Records contained in a dataset

*** Begin section ***

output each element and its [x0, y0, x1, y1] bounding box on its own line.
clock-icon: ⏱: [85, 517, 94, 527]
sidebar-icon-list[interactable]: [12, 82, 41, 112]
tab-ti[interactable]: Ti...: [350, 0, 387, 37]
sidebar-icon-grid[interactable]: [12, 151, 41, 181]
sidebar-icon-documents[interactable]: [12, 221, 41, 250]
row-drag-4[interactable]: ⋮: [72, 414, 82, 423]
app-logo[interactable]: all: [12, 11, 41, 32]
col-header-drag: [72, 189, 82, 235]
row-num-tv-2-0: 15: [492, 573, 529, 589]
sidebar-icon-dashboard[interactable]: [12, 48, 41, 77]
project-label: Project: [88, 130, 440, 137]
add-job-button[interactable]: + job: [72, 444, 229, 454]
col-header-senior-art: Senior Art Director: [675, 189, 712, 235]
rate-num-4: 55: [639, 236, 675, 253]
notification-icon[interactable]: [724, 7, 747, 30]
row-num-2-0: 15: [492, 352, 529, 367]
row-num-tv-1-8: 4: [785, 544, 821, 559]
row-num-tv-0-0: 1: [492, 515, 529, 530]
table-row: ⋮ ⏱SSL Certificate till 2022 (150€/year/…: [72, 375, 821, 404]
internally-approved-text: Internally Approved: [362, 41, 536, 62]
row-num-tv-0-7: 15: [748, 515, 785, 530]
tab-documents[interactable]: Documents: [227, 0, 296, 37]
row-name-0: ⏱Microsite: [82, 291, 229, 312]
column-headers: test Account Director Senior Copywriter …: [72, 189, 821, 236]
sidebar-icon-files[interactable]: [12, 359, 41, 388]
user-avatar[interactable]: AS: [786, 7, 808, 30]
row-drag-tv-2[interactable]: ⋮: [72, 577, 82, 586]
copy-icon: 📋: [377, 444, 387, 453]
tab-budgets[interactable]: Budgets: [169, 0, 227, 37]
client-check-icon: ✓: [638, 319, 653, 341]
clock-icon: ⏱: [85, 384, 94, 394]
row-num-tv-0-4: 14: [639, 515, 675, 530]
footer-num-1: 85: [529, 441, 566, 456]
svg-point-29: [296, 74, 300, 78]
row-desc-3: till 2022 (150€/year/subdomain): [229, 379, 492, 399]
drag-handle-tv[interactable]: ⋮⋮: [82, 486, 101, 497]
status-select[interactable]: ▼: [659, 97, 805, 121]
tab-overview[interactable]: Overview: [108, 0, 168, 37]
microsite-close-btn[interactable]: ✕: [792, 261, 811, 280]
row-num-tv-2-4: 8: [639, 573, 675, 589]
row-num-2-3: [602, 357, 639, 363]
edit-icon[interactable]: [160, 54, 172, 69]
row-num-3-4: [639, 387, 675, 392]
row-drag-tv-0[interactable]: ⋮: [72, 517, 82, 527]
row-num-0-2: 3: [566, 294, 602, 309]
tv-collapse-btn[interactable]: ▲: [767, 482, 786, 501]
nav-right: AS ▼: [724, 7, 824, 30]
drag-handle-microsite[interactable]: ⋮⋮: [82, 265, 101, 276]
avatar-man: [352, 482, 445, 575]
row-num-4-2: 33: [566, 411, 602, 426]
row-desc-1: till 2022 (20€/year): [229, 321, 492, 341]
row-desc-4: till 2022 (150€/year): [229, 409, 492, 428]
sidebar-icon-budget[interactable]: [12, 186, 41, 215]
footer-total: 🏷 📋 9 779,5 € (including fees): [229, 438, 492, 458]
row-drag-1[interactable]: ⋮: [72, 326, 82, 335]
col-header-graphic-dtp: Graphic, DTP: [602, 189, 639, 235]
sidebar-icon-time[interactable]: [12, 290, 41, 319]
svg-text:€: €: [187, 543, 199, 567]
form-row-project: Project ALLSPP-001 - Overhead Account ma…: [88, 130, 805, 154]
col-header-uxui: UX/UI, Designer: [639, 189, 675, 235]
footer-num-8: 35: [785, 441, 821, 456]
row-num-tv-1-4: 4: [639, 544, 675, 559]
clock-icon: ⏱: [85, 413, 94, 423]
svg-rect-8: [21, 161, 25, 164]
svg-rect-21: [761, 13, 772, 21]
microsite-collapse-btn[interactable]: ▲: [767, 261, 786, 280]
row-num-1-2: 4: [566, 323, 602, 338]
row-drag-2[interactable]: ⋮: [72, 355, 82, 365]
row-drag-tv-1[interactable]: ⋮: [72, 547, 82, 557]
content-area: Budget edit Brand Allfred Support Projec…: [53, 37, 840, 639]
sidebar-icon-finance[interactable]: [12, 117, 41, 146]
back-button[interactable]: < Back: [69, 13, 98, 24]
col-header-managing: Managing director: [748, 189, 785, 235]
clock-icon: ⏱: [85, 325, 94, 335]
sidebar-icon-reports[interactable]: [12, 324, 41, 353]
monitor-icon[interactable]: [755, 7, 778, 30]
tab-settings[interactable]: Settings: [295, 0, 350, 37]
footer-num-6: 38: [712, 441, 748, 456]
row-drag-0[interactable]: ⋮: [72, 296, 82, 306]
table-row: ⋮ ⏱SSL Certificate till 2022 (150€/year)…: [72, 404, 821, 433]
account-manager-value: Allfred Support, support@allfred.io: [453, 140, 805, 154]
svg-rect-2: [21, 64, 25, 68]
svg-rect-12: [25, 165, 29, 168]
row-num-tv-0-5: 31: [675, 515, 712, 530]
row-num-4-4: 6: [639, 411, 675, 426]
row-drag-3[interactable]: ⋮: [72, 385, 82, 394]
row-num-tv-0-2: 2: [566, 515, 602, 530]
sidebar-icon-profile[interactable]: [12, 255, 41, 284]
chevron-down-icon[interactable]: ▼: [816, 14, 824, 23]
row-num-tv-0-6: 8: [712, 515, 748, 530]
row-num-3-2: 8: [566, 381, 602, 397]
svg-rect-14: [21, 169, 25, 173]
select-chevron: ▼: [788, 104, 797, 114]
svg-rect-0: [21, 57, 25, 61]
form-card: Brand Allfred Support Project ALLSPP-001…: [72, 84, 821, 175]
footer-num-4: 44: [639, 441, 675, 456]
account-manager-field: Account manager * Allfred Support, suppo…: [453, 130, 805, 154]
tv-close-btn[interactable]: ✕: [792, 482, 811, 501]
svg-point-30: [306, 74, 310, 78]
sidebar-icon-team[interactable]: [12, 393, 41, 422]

*** End section ***

▶ **Required action**: Show all lines from the data above in which the word "collapse" appears.

▶ **Response**:
tv-collapse-btn[interactable]: ▲: [767, 482, 786, 501]
microsite-collapse-btn[interactable]: ▲: [767, 261, 786, 280]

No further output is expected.